À l'intérieur, des colonnes sont dressées entre deux grands écrans diffusant les 128 défilés, symboles de toutes ces années passées. Les défilés de Dries Van Noten ont souvent été si marquants qu'ils font désormais partie de la mémoire collective du monde de la mode. Une foule de grands créateurs sont également présents: Marina Yee, également l'une des Six d'Anvers, Diane von Fürstenberg, Haider Ackermann, Kris Van Assche, Thom Browne, Pierpaolo Piccioli, Véronique Nichanian, Alexandre Mattiussi et Meryll Rogge, ex-bras droit de Dries Van Noten pour les collections femme. Gert Voorjans, son architecte d'intérieur attitré, est également présent, ainsi que des clients de la première heure, comme Sonja Noël, fondatrice de la boutique bruxelloise Stijl, ainsi que de nombreux amis. Tel un hôte lors d'une grande fête de famille, Dries Van Noten se mêle à cette foule joyeuse et complice.

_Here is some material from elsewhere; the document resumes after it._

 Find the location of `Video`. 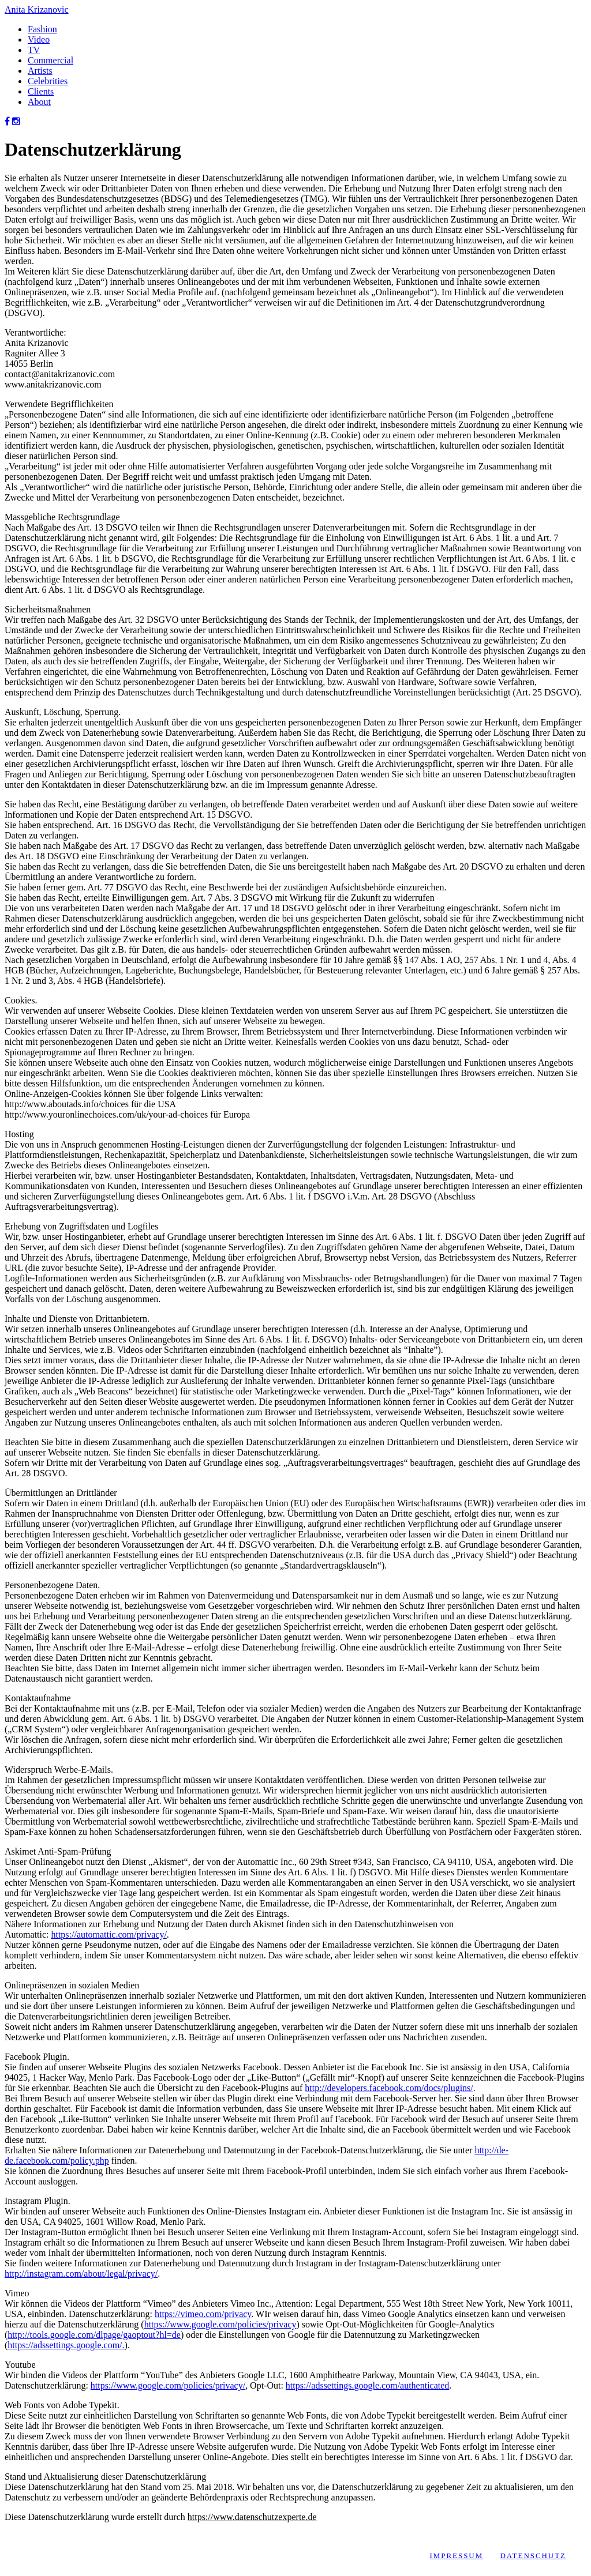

À la fin du défilé, Dries Van Noten vient saluer le public une dernière fois.
À la fin du défilé, Dries Van Noten vient saluer le public une dernière fois.
© Marleen Daniëls

Boule disco

Après le walking dinner, nous sommes dirigés vers la salle où se déroulera le défilé. Le catwalk recouvert de feuilles d'argent est littéralement éblouissant et une gigantesque boule disco joue avec les lumières. "Time: one of the most complex expressions", un texte déclamé par David Bowie, extrait du documentaire "Moonage Daydream", crée un moment d'émotion palpable.

Alain Gossuin ouvre le défilé, suivi par les jeunes mannequins, la nouvelle génération. Les feuilles d'argent dansent dans la lumière. Bien qu'il s'agisse d'un défilé homme, on retrouve certaines des mannequins femmes emblématiques des défilés de Dries Van Noten: Karen Elson, Hannelore Knuts, Kristina De Coninck, Hanne Gaby Odiele et Kirsten Owen. Voilà, c'est le clap de fin et le créateur s'avance pour saluer et remercier le public une dernière fois. Ensuite, place à la fête au rythme du célébrissime "I feel love" de Donna Summer. Plus que des adieux mélancoliques, ce dernier défilé fut une célébration magnifique de la beauté et de la joie.